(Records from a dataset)
»»

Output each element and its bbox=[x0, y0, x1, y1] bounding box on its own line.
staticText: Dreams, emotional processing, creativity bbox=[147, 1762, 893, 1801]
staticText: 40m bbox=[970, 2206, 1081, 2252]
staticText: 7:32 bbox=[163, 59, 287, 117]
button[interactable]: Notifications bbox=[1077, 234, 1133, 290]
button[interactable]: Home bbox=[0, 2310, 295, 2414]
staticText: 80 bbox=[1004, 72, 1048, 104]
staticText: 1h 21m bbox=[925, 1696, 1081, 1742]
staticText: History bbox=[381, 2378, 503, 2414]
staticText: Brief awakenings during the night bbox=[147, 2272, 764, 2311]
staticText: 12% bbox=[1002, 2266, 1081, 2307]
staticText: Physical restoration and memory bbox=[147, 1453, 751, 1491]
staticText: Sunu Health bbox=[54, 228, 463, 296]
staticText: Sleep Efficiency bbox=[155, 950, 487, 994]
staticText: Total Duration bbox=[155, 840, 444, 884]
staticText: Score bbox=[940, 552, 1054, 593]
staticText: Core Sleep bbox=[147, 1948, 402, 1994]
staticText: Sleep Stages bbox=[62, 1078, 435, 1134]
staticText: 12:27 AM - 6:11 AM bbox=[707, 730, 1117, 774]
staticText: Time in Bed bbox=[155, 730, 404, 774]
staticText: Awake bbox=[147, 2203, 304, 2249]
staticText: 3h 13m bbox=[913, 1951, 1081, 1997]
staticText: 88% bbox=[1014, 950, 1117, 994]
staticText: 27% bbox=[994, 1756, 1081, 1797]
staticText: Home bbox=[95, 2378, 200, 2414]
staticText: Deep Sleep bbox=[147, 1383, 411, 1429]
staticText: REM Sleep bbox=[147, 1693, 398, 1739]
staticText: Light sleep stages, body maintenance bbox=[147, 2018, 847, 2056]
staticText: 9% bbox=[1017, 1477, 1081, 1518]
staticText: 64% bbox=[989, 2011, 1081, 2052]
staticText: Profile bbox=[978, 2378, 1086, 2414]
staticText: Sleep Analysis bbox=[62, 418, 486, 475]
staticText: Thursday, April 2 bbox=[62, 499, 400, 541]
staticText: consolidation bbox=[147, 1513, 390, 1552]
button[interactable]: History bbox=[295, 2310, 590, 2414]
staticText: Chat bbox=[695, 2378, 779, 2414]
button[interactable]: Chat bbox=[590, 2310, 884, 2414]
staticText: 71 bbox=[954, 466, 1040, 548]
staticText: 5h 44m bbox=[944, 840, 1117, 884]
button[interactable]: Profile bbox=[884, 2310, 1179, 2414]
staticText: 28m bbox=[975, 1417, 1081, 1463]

««

Task requirements:
Establish how many lines of the records contain the string "button" and state that number without elaboration.

Result of the exercise:
5